Relativamente à concorrência, a ERS denota alguma concentração no mercado. Os 3.144 estabelecimentos com convenção com o SNS pertencem a 76 operadores. No entanto, “foi possível constatar que 23 operadores representam cerca de 90% da totalidade de requisições aceites em Portugal continental no ano de 2021”. Além disso, cerca de 30% dos operadores não públicos apresentaram cerca de 90% da totalidade de requisições aceites em 2021, ano em que se realizaram em média 6.054 atos por 1.000 habitantes.

“O cálculo do rácio de concentração para os quatro grupos mais representativos em cada região de saúde revela índices de concentração elevados nas regiões do Algarve e do Alentejo e moderados nas restantes regiões, revelando-se uma tendência para uma estrutura em oligopólio”, alerta a ERS.

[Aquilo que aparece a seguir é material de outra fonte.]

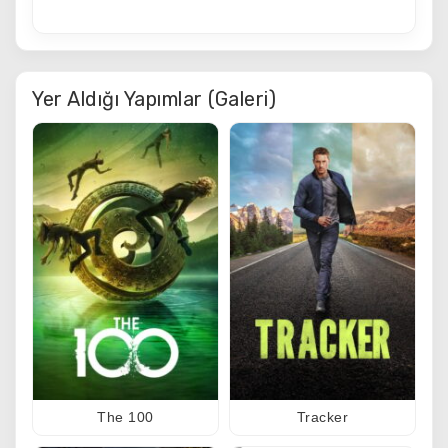
Yer Aldığı Yapımlar (Galeri)
The 100
Tracker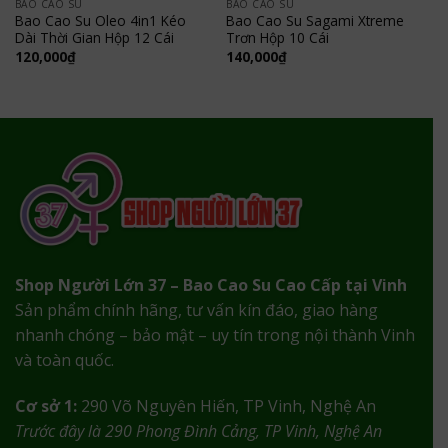
BAO CAO SU
BAO CAO SU
Bao Cao Su Oleo 4in1 Kéo
Bao Cao Su Sagami Xtreme
Dài Thời Gian Hộp 12 Cái
Trơn Hộp 10 Cái
120,000
₫
140,000
₫
Shop Người Lớn 37 – Bao Cao Su Cao Cấp tại Vinh
Sản phẩm chính hãng, tư vấn kín đáo, giao hàng
nhanh chóng – bảo mật – uy tín trong nội thành Vinh
và toàn quốc.
Cơ sở 1:
290 Võ Nguyên Hiến, TP Vinh, Nghệ An
Trước đây là 290 Phong Đình Cảng, TP Vinh, Nghệ An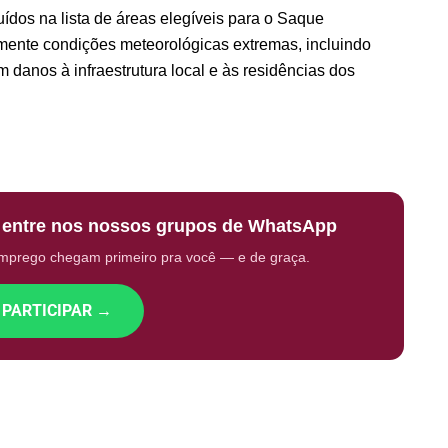
ídos na lista de áreas elegíveis para o Saque
mente condições meteorológicas extremas, incluindo
 danos à infraestrutura local e às residências dos
: entre nos nossos grupos de WhatsApp
emprego chegam primeiro pra você — e de graça.
 PARTICIPAR →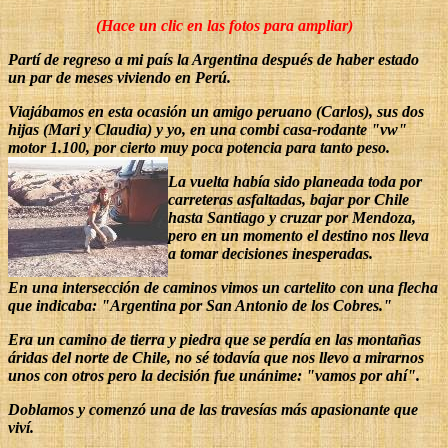
(Hace un clic en las fotos para ampliar)
Partí de regreso a mi país la Argentina después de haber estado
un par de meses viviendo en Perú.
Viajábamos en esta ocasión un amigo peruano (Carlos), sus dos
hijas (Mari y Claudia) y yo, en una combi casa-rodante "vw"
motor 1.100, por cierto muy poca potencia para tanto peso.
La vuelta había sido planeada toda por
carreteras asfaltadas, bajar por Chile
hasta Santiago y cruzar por Mendoza,
pero en un momento el destino nos lleva
a tomar decisiones inesperadas.
En una intersección de caminos vimos un cartelito con una flecha
que indicaba: "Argentina por San Antonio de los Cobres."
Era un camino de tierra y piedra que se perdía en las montañas
áridas del norte de Chile, no sé todavía que nos llevo a mirarnos
unos con otros pero la decisión fue unánime: "vamos por ahí".
Doblamos y comenzó una de las travesías más apasionante que
viví.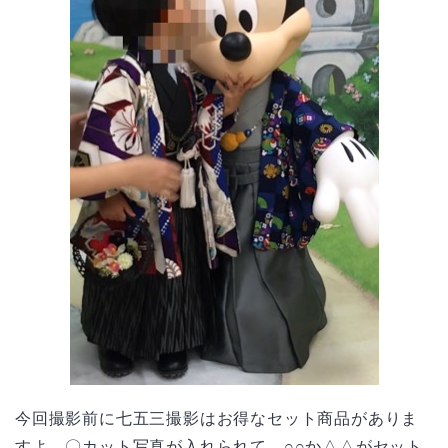
今回撮影前に七五三撮影はお得なセット商品がありま
すよ。〇カット写真が入れられて、○○か△△がセット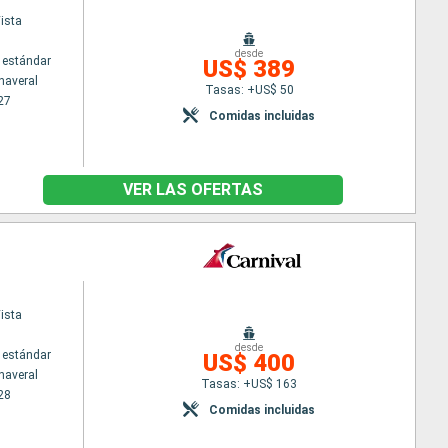
ista
desde
 estándar
US$ 389
naveral
Tasas: +US$ 50
27
Comidas incluidas
VER LAS OFERTAS
ista
desde
 estándar
US$ 400
naveral
Tasas: +US$ 163
28
Comidas incluidas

O regulador aponta também para o caso da região do Norte, “com um índice de concentração elevado, significativamente acima do intervalo de valores que, de acordo com as orientações da Comissão Europeia, suscitam preocupações concorrenciais”.

Dois maiores grupos concentram mais de 71% dos tratamentos de hemodiálise

No que toca às hemodiálises, a situação de concentração é ainda mais aguda, já que mais de 92% dos doentes que fazem hemodiálise recebem esses tratamentos nos setores privado e social e os dois maiores grupos empresariais desta área concentram 71,4% do mercado.

De acordo com outra monitorização — esta realizada sobre o setor convencionado de hemodiálise —, “constata-se que os dois maiores grupos – os mesmos que em 2020 e em 2021 – detêm em 2022 uma quota conjunta de 71,4%, o que representa uma ligeira diminuição em relação a 2021 (71,6%) e a 2020 (71,8%), relacionada com a diminuição da quota do grupo que se encontra em segundo lugar”, refere a ERS.

Tal como com as análises clínicas, o regulador não refere quais os nomes dos operadores que lideram o mercado. Segundo o relatório, em junho deste ano 12.426 utentes estavam inscritos em tratamentos de hemodiálise, dos quais apenas 887 (7,14%) em unidades hospitalares do Serviço Nacional de Saúde (SNS).

Os restantes 11.539 (92,86%) eram tratados em 101 unidades de diálise dos setores privado e social, a maioria dos quais com os tratamentos financiados pelo SNS, através das convenções com as administrações regionais de saúde e de outros acordos. Estas 101 unidades são geridas por apenas 16 entidades concorrentes.

Não obstante a concentração verificada estar abaixo do intervalo de valores que, de acordo com as orientações da Comissão Europeia, suscitam preocupações de concorrência, há já cinco regiões no país “cujos mercados se apresentam com estrutura de monopólio” de unidades privadas, sendo estas Alentejo Litoral, Algarve, Baixo Alentejo, Beiras e Serra da Estrela e Terras de Trás-os-Montes.

Ao invés, há duas regiões – Alto Tâmega e Beira Baixa – onde “não existe qualquer unidade privada, sendo certo que o acesso [aos tratamentos] nestas regiões é garantido por unidades públicas”, refere a ERS.

A ERS apurou ainda que o tempo médio de viagem de um utente entre a sua residência e a unidade privada de hemodiálise em que é acompanhado é, a nível nacional, de cerca de 18 minutos, com o tempo médio atualmente mais elevado na região da Beira Baixa (cerca de 48 minutos).

“Conclui-se que 61,2% do total de utentes estão, presentemente, a ser seguidos na unidade mais próxima da sua residência, o que representa uma melhoria em relação aos anos anteriores (60,3% em 2020 e 60,9% em 2021)”, avança o documento.

A ERS salienta que tem vindo a acompanhar com particular atenção o funcionamento do mercado da prestação de cuidados de hemodiálise, uma vez que “apresenta características estruturais e condicionantes ao seu funcionamento especiais do ponto de vista concorrencial”.